Wonders why he thinks of fire when he looks at all three of them.
Wonders why he wants to help them.
"I'll show your boys a room, then we'll have a look at that," he says, and glances at the man's ribs.
Turns out Winchester's been reading him, too, 'cause he trusts him enough to say to the older one, "Dean, go with him."
Dean staggers to his feet, still hefting the weight of his chubby little brother in his arms. Holding more than he can carry, this one is. It reminds Bobby of his kid self.
"I'll take him, kid," he offers, reaching out-and glancing at Winchester, who nods-but Dean draws back, eyes locking with his. There's steel in his scrawny arms and his tired eyes, and Bobby's heart just goes out to the kid, without knowing why.

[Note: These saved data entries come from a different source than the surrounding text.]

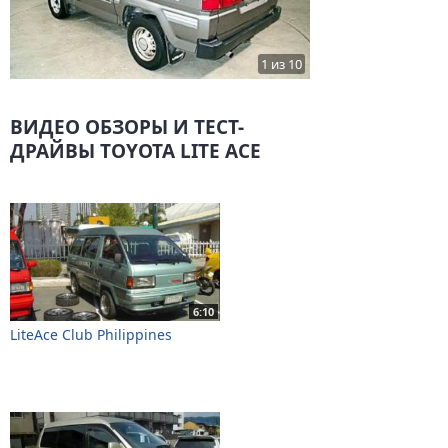
1 из 10
ВИДЕО ОБЗОРЫ И ТЕСТ-
ДРАЙВЫ TOYOTA LITE ACE
6:10
LiteAce Club Philippines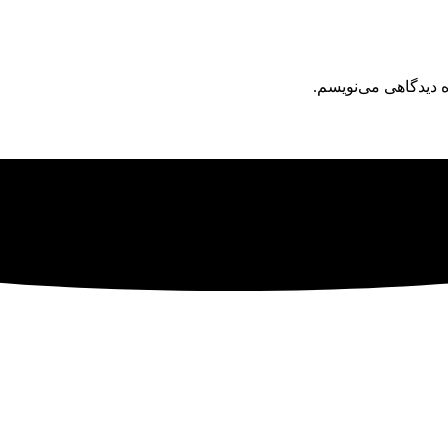
ه دیدگاهی می‌نویسم.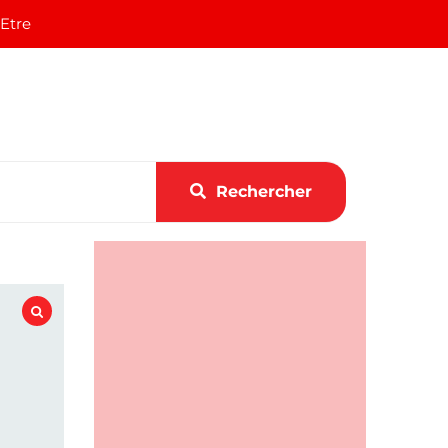
 Etre
Rechercher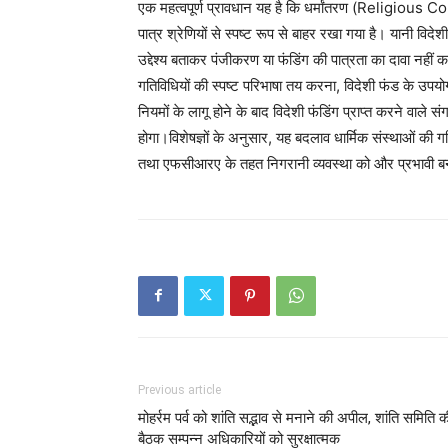
एक महत्वपूर्ण प्रावधान यह है कि धर्मांतरण (Religious
पात्र श्रेणियों से स्पष्ट रूप से बाहर रखा गया है। यानी विदेश
उद्देश्य बताकर पंजीकरण या फंडिंग की पात्रता का दावा नहीं क
गतिविधियों की स्पष्ट परिभाषा तय करना, विदेशी फंड के उपय
नियमों के लागू होने के बाद विदेशी फंडिंग प्राप्त करने वाले
होगा।विशेषज्ञों के अनुसार, यह बदलाव धार्मिक संस्थाओं की
तथा एफसीआरए के तहत निगरानी व्यवस्था को और प्रभावी 
Previous article
मोहर्रम पर्व को शांति सद्भाव से मनाने की अपील, शांति समिति क
बैठक सम्पन्न अधिकारियों को सुरक्षात्मक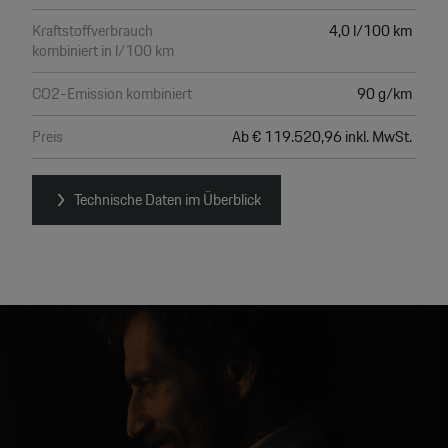
Kraftstoffverbrauch
4,0 l/100 km
kombiniert in l/100 km
CO2-Emission kombiniert
90 g/km
Preis
Ab € 119.520,96 inkl. MwSt.
Technische Daten im Überblick
Video
Player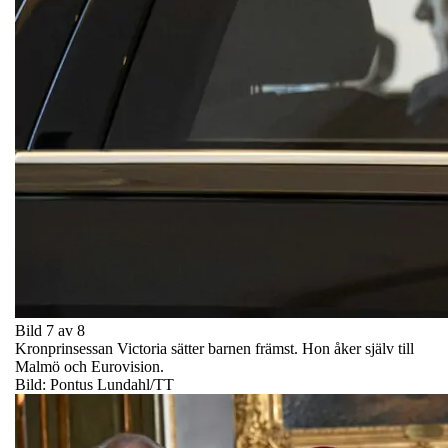
Bild 7 av 8
Kronprinsessan Victoria sätter barnen främst. Hon åker själv till
Malmö och Eurovision.
Bild: Pontus Lundahl/TT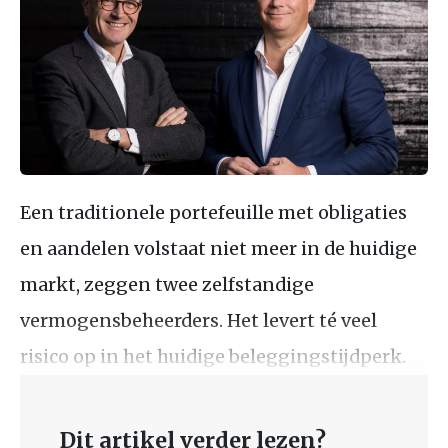
Een traditionele portefeuille met obligaties
en aandelen volstaat niet meer in de huidige
markt, zeggen twee zelfstandige
vermogensbeheerders. Het levert té veel
risico op in het huidige beleggingstijdperk.
Dit artikel verder lezen?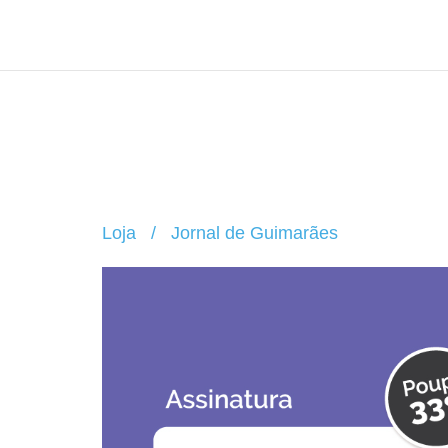
Loja
/
Jornal de Guimarães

"It's OK," he says, and thinks of putting a hand on the thin shoulder, 'cept he's afraid the kid will shatter or something.
Dean swallows. "I won't drop him," he whispers, voice urgent but steady. "I won't drop him."
Bobby sinks down, to Dean's eye-level. Meets the too-clear, too-knowing gaze without flinching. "Neither will I," he murmurs, and he means it.
A minute later, he's got a snoring toddler cradled against his shoulder, and the trust of a clear-eyed kid who knows a promise when he hears one.